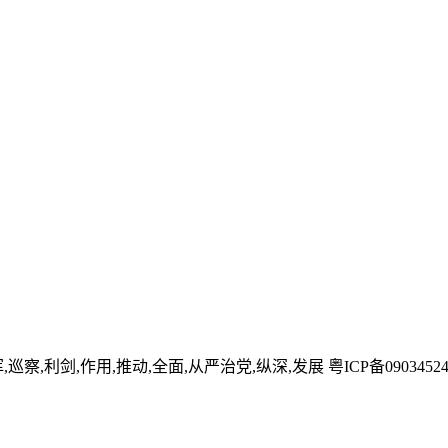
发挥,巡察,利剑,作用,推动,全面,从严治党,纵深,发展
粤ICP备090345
--
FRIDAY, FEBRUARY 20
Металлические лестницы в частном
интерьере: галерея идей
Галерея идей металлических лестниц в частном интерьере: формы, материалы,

> AIM OF THE EXERCISE:
Which lines above run from the one containing "Металлические лестницы в частном" down to the one containing "Галерея идей металлических"? Repeat exactly those, both ends included, and nothing else.

> EXERCISE ANSWER:
Металлические лестницы в частном
интерьере: галерея идей
Галерея идей металлических лестниц в частном интерьере: формы, материалы,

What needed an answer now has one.